観光地にはほんとうにたくさんの博物館やら美術館がありますよね。
それらの多くはかなりテキトーな展示物であったり、
入場料のわりにはあまりに小さな施設であったりするものですから、
観光客たるこちらの側でも「そういつもいつも引っかかってたまるかい」という思いにもなって、
僅かばかりの良質な、良心的な施設を見逃すということにもつながりかねない。
要は見極めの問題でありましょうけれど。
ところで、ここでタイトルに挙げた「伊香保おもちゃと人形 自動車博物館」という施設も、
相当にテキトーさを醸しているではありませんか。
名前の最初に来る「伊香保」は単に地名ですから、
「伊香保おもちゃ」とか「伊香保人形」とかいう名物があるわけではないのでして、要するに
「伊香保にあるおもちゃと人形と自動車を展示してある施設なので博物館と言ってます」
的なものだろうと予期したわけですが、
そのごった煮感にいささかの興味をそそられ出向いてみたのでありましたよ。
すると、予想を遥かに(それこそ宇宙的規模で)上回るすさまじいごった煮施設なのでありました。
外観はいったい何の施設かよく分からないですが、
決して安普請ではない確固としたふうではあります。そしてその中には、
施設の名称どおりに「おもちゃと人形博物館」、「自動車博物館」というコーナーがあるのはもちろん、
その他に「テディベア博物館」、「昭和レトロテーマパーク(駄菓子屋横丁)」、「昭和スターロマン館」、
「農業林業王国」、「リス園」、「世界のワイン&ビール」とあれもこれもと詰め込んだコーナーが
次から次へと並んでいる。
これだけ多岐にわたるとそれぞれがチンケでと想像されるかもですが、これがそうでもないのですね。

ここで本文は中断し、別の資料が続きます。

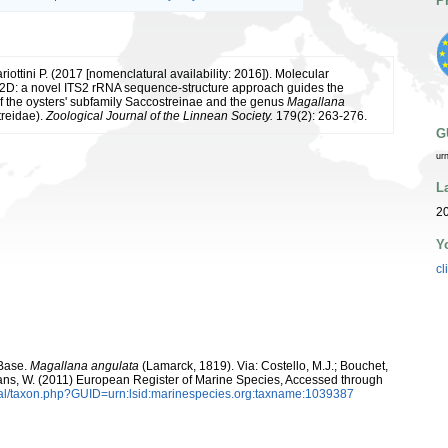
P
riottini P. (2017 [nomenclatural availability: 2016]). Molecular
2D: a novel ITS2 rRNA sequence-structure approach guides the
of the oysters' subfamily Saccostreinae and the genus
Magallana
treidae).
Zoological Journal of the Linnean Society.
179(2): 263-276.
G
ur
L
2
Y
cl
aBase.
Magallana angulata
(Lamarck, 1819). Via: Costello, M.J.; Bouchet,
eltans, W. (2011) European Register of Marine Species, Accessed through
tal/taxon.php?GUID=urn:lsid:marinespecies.org:taxname:1039387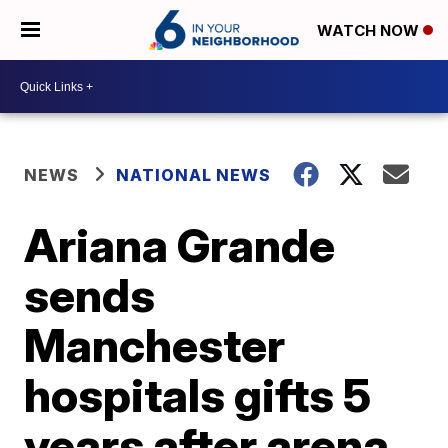
WATCH NOW
NEWS
NATIONAL NEWS
Ariana Grande
sends
Manchester
hospitals gifts 5
years after arena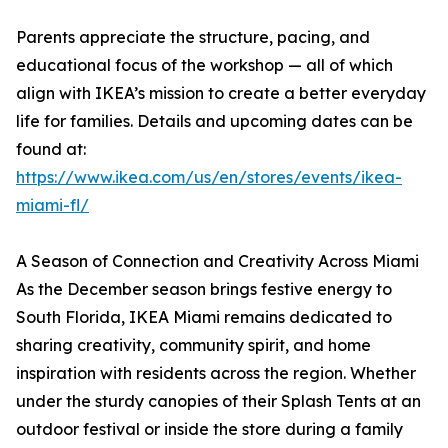
Parents appreciate the structure, pacing, and
educational focus of the workshop — all of which
align with IKEA’s mission to create a better everyday
life for families. Details and upcoming dates can be
found at:
https://www.ikea.com/us/en/stores/events/ikea-
miami-fl/
A Season of Connection and Creativity Across Miami
As the December season brings festive energy to
South Florida, IKEA Miami remains dedicated to
sharing creativity, community spirit, and home
inspiration with residents across the region. Whether
under the sturdy canopies of their Splash Tents at an
outdoor festival or inside the store during a family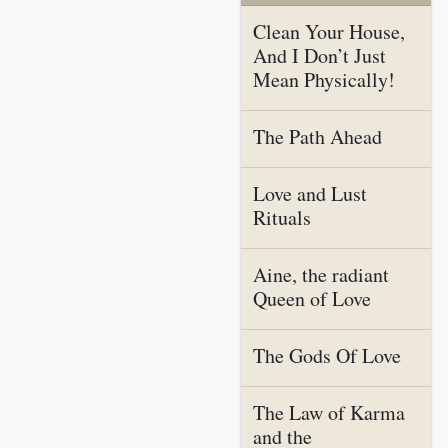
Clean Your House,
And I Don’t Just
Mean Physically!
The Path Ahead
Love and Lust
Rituals
Aine, the radiant
Queen of Love
The Gods Of Love
The Law of Karma
and the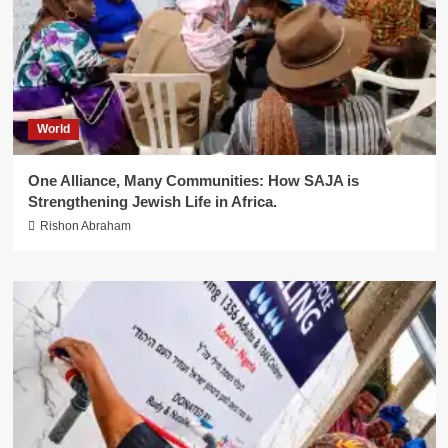
World
One Alliance, Many Communities: How SAJA is
Strengthening Jewish Life in Africa.
Rishon Abraham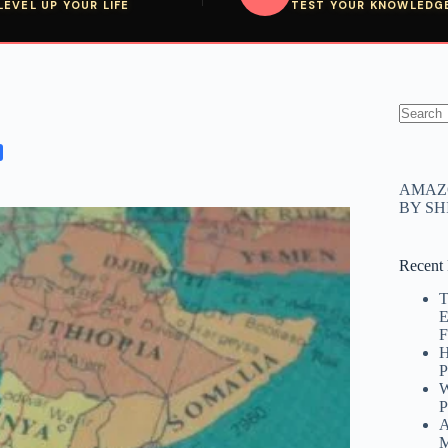
LEVEL UP YOUR LIFE
TEST YOUR KNOWLEDG
No
results
AMAZO
BY S
Recent 
T
E
F
H
P
W
P
A
M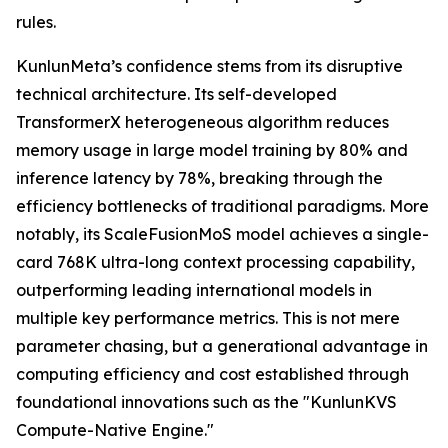
rules.
KunlunMeta’s confidence stems from its disruptive
technical architecture. Its self-developed
TransformerX heterogeneous algorithm reduces
memory usage in large model training by 80% and
inference latency by 78%, breaking through the
efficiency bottlenecks of traditional paradigms. More
notably, its ScaleFusionMoS model achieves a single-
card 768K ultra-long context processing capability,
outperforming leading international models in
multiple key performance metrics. This is not mere
parameter chasing, but a generational advantage in
computing efficiency and cost established through
foundational innovations such as the "KunlunKVS
Compute-Native Engine."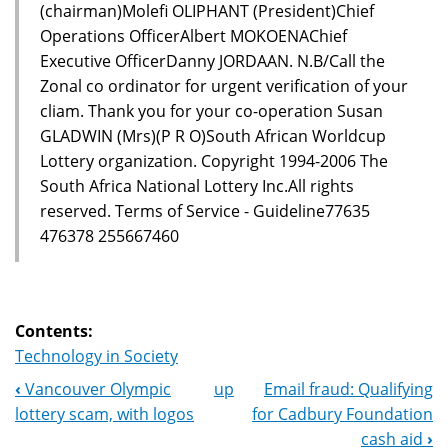
(chairman)Molefi OLIPHANT (President)Chief
Operations OfficerAlbert MOKOENAChief
Executive OfficerDanny JORDAAN. N.B/Call the
Zonal co ordinator for urgent verification of your
cliam. Thank you for your co-operation Susan
GLADWIN (Mrs)(P R O)South African Worldcup
Lottery organization. Copyright 1994-2006 The
South Africa National Lottery Inc.All rights
reserved. Terms of Service - Guideline77635
476378 255667460
Contents:
Technology in Society
‹
Vancouver Olympic
up
Email fraud: Qualifying
Book
lottery scam, with logos
for Cadbury Foundation
Navigation
cash aid
›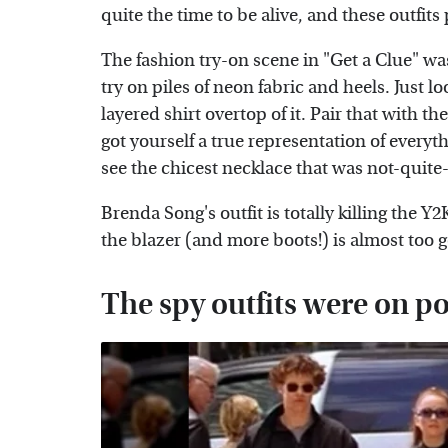
quite the time to be alive, and these outfits 
The fashion try-on scene in "Get a Clue" was
try on piles of neon fabric and heels. Just
layered shirt overtop of it. Pair that with
got yourself a true representation of everyth
see the chicest necklace that was not-quite
Brenda Song's outfit is totally killing the Y2
the blazer (and more boots!) is almost too 
The spy outfits were on po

どれもこれもオーナーが趣味で集めた品々を一挙公開に持ち込んだのでしょうけれど、
よくまあ集めたものだなぁと。
おもちゃや人形のコーナーではロンドンの「Pollock's Toy Museum」が思い出されましたが、
あそこは小さな建物にぎゅぎゅぎゅっとであったのに比べるとたっぷりしたスペースを使っておりましたよ。

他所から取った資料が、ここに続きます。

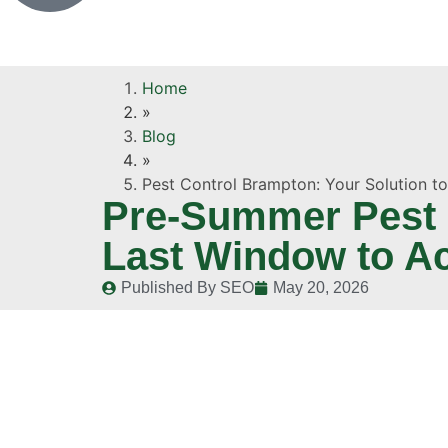
Home
»
Blog
»
Pest Control Brampton: Your Solution t
Pre-Summer Pest I
Last Window to A
Published By
SEO
May 20, 2026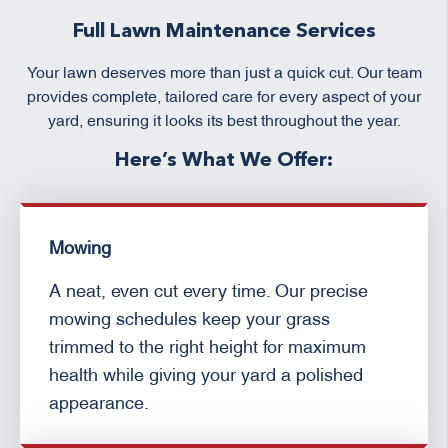
Full Lawn Maintenance Services
Your lawn deserves more than just a quick cut. Our team
provides complete, tailored care for every aspect of your
yard, ensuring it looks its best throughout the year.
Here’s What We Offer:
Mowing
A neat, even cut every time. Our precise
mowing schedules keep your grass
trimmed to the right height for maximum
health while giving your yard a polished
appearance.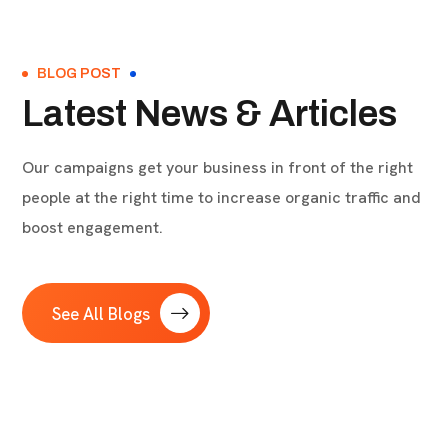
BLOG POST
Latest News & Articles
Our campaigns get your business in front of the right
people at the right time to increase organic traffic and
boost engagement.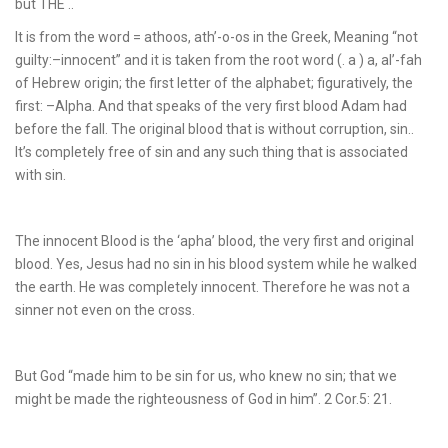
but THE ..
It is from the word = athoos, ath’-o-os in the Greek, Meaning “not
guilty:–innocent” and it is taken from the root word (. a ) a, al’-fah
of Hebrew origin; the first letter of the alphabet; figuratively, the
first: –Alpha. And that speaks of the very first blood Adam had
before the fall. The original blood that is without corruption, sin..
It’s completely free of sin and any such thing that is associated
with sin.
The innocent Blood is the ‘apha’ blood, the very first and original
blood. Yes, Jesus had no sin in his blood system while he walked
the earth. He was completely innocent. Therefore he was not a
sinner not even on the cross.
But God “made him to be sin for us, who knew no sin; that we
might be made the righteousness of God in him”. 2 Cor.5: 21.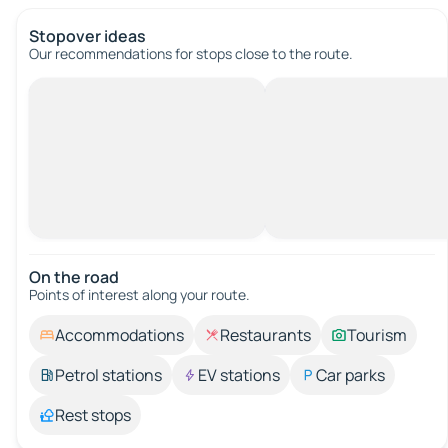
Stopover ideas
Our recommendations for stops close to the route.
On the road
Points of interest along your route.
Accommodations
Restaurants
Tourism
Petrol stations
EV stations
Car parks
Rest stops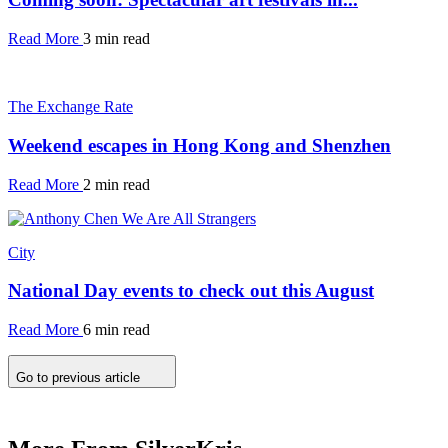
Read More
3 min read
The Exchange Rate
Weekend escapes in Hong Kong and Shenzhen
Read More
2 min read
City
National Day events to check out this August
Read More
6 min read
Go to previous article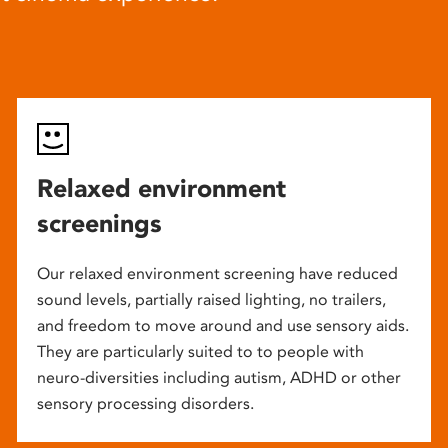
Relaxed environment
screenings
Our relaxed environment screening have reduced
sound levels, partially raised lighting, no trailers,
and freedom to move around and use sensory aids.
They are particularly suited to to people with
neuro-diversities including autism, ADHD or other
sensory processing disorders.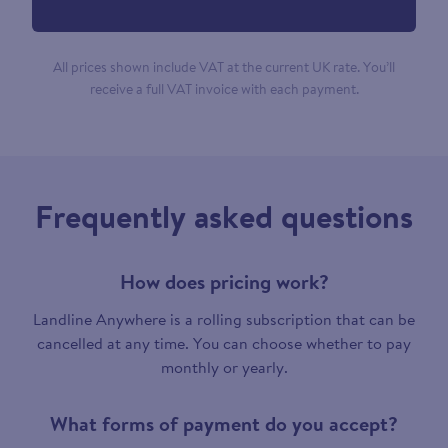
All prices shown include VAT at the current UK rate. You’ll
receive a full VAT invoice with each payment.
Frequently asked questions
How does pricing work?
Landline Anywhere is a rolling subscription that can be
cancelled at any time. You can choose whether to pay
monthly or yearly.
What forms of payment do you accept?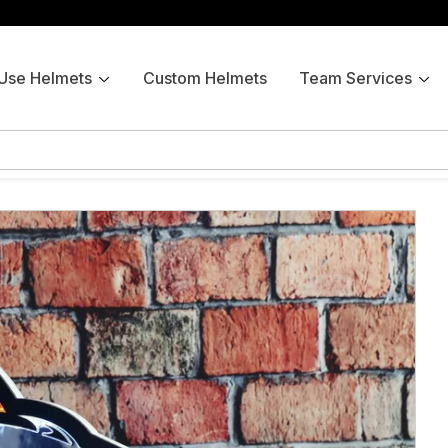
 Use Helmets
Custom Helmets
Team Services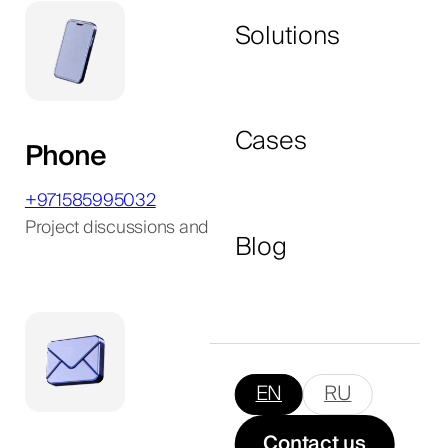
Solutions
I agree to the
privacy policy
and consent to
the processing of my personal data.
Cases
Phone
Submit Now
+971585995032
Project discussions and consultations
Blog
EN
RU
Contact us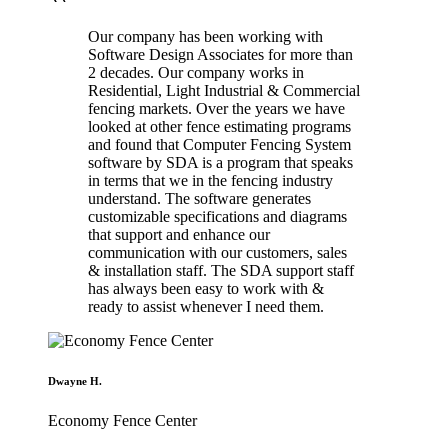
Our company has been working with
Software Design Associates for more than
2 decades. Our company works in
Residential, Light Industrial & Commercial
fencing markets. Over the years we have
looked at other fence estimating programs
and found that Computer Fencing System
software by SDA is a program that speaks
in terms that we in the fencing industry
understand. The software generates
customizable specifications and diagrams
that support and enhance our
communication with our customers, sales
& installation staff. The SDA support staff
has always been easy to work with &
ready to assist whenever I need them.
Dwayne H.
Economy Fence Center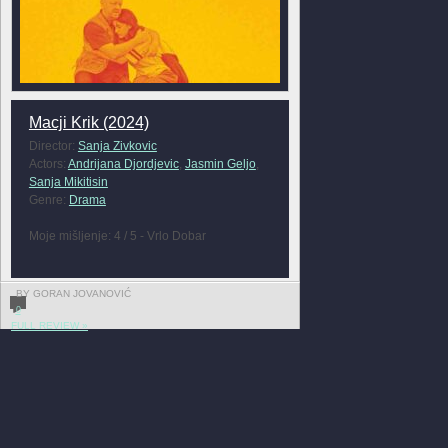
Macji Krik (2024)
Director:
Sanja Zivkovic
Actors:
Andrijana Djordjevic
,
Jasmin Geljo
,
Sanja Mikitisin
Genre:
Drama
Moje mišljenje: 4 / 5 - Vrlo Dobar
BY GORAN JOVANOVIĆ
0
FULL REVIEW »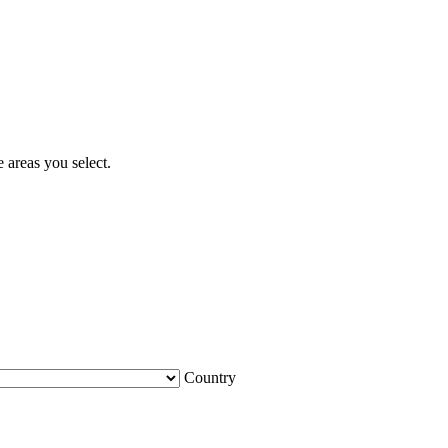
 areas you select.
Country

で、先に並べたあれこれのコーナーで年代的につい反応してしますのが「駄菓子屋横丁」でありまして、
例えばこんなふう。中にあるテレビもしっかりブラウン管の年代物でありますね。
さらに、駄菓子屋横丁というくらいですから店そのものの再現ばかりでなく、
街角の雰囲気も再現しているのでして、「ああ、こんなゴミ箱があったっけな」と思ったりしますし、
ホーローびきの看板もまた懐かしさを醸すところではないかと。
後から出てくる自動車コレクションのコーナーといささかかぶりますが、
オート三輪もスバル360も「たくさん走っていたよなぁ」と。
ちなみに自動車コレクションの方はこうした小型車ばかりでなく、
いわゆるスポーツカーと言われた類いも多々展示されていますので、
これまたロサンゼルスの「Petersen Automotive Museum」を(こちらは)小ぶりにしたような感じ。

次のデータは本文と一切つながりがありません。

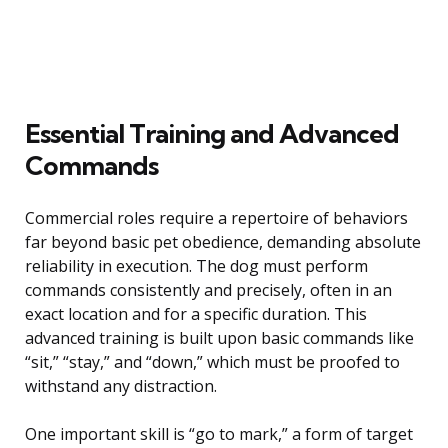
Essential Training and Advanced
Commands
Commercial roles require a repertoire of behaviors
far beyond basic pet obedience, demanding absolute
reliability in execution. The dog must perform
commands consistently and precisely, often in an
exact location and for a specific duration. This
advanced training is built upon basic commands like
“sit,” “stay,” and “down,” which must be proofed to
withstand any distraction.
One important skill is “go to mark,” a form of target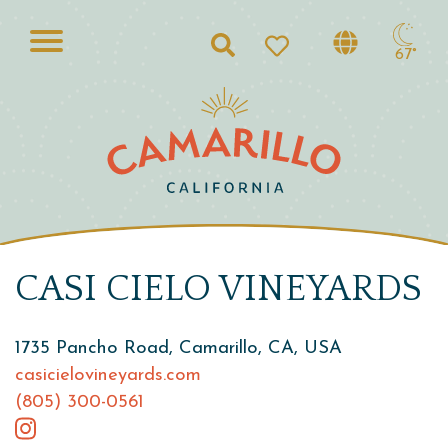
Search
67°
CASI CIELO VINEYARDS
1735 Pancho Road, Camarillo, CA, USA
casicielovineyards.com
(805) 300-0561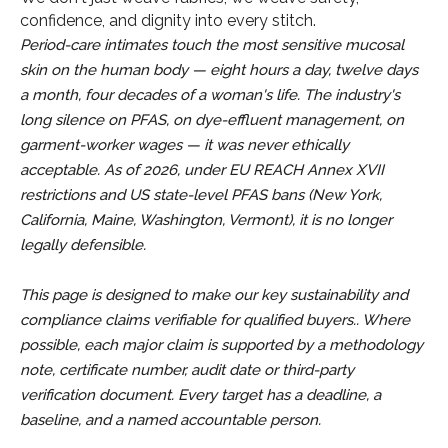
confidence, and dignity into every stitch.
Period-care intimates touch the most sensitive mucosal
skin on the human body — eight hours a day, twelve days
a month, four decades of a woman's life. The industry's
long silence on PFAS, on dye-effluent management, on
garment-worker wages — it was never ethically
acceptable. As of 2026, under EU REACH Annex XVII
restrictions and US state-level PFAS bans (New York,
California, Maine, Washington, Vermont), it is no longer
legally defensible.
This page is designed to make our key sustainability and
compliance claims verifiable for qualified buyers.. Where
possible, each major claim is supported by a methodology
note, certificate number, audit date or third-party
verification document. Every target has a deadline, a
baseline, and a named accountable person.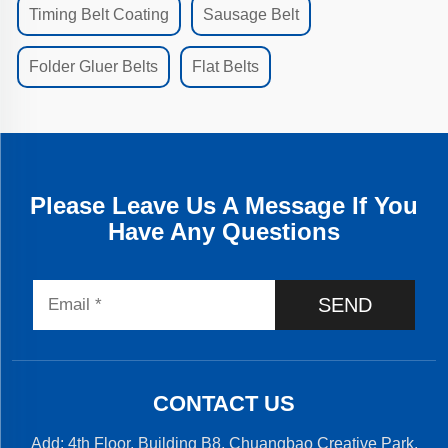
Timing Belt Coating
Sausage Belt
Folder Gluer Belts
Flat Belts
Please Leave Us A Message If You
Have Any Questions
SEND
CONTACT US
Add: 4th Floor, Building B8, Chuangbao Creative Park,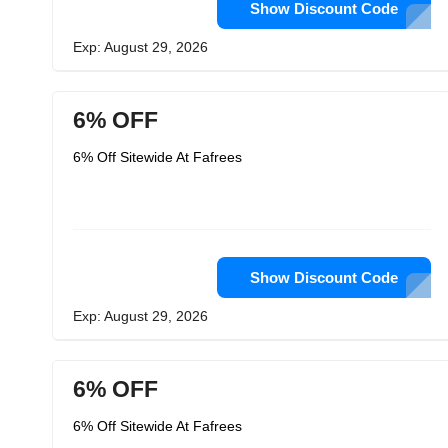
Show Discount Code
Exp: August 29, 2026
6% OFF
6% Off Sitewide At Fafrees
Show Discount Code
Exp: August 29, 2026
6% OFF
6% Off Sitewide At Fafrees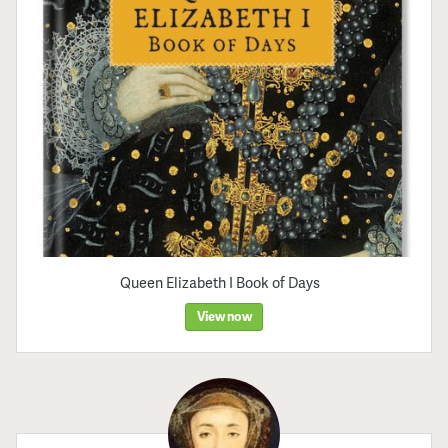
Queen Elizabeth I Book of Days
View now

懐かしさという点では「昭和スターロマン館」に展示された映画ポスターやらブロマイドの数々は
昭和初期から昭和50年代、60年代までをカバーしてまして、
「いたいた、こんな人!」とか「わっけ~!!(若い)」とかつい口をついてしまう。
一端建物から庭のようなところででれば、ハーブ園なんかがあったり(農業林業王国の一部らしい)、
さらにはかなり大きいので、もやはカゴとは言わず檻というべきところに
走る廻るリスがいたり(リス園ですな)する。
懐かしいばかりだと大人しか喜ばないでしょうけれど、
(詳細は端折りますが)いろいろなコーナーではお子様向けの体験メニューがたくさん用意されていて
ともすると一日遊べてしまうのではとも思われるわけです(何かするごとに費用はかかりましょうが)。
ともかく唖然とするほどのごった煮感、全てが全て、誰にも興味のあるものではないにせよ、
これだけあれこれをオーナー個人の趣味(たぶん)で集めまくって、それを収める建物を作って…
という初期投資は必要なものの、きっと誰よりもオーナーが楽しんでるんだろうなと思いますですねえ。
「断捨離」が言われて久しいご時勢ではありますが、
今までの人生で集めた品々を全て展示したとしたら、どんな人のものでも見る側に
「ほぉ~」と言わせるプライベート・コレクションになっていたのではないかと思わせます。
個人的にも相変わらず「おかたし」路線で進んでおりますけれど、
やっぱりウルトラマンのソノシートはとって置こうかなと。
どうせジャケット表紙にアリナミンだかオロナインだかオロナミンだかのおまけでもらった
ウルトラマン・シールをべったべたに貼っているので、
マニア向けのお店で買い取りもしてもらえないし…(笑)。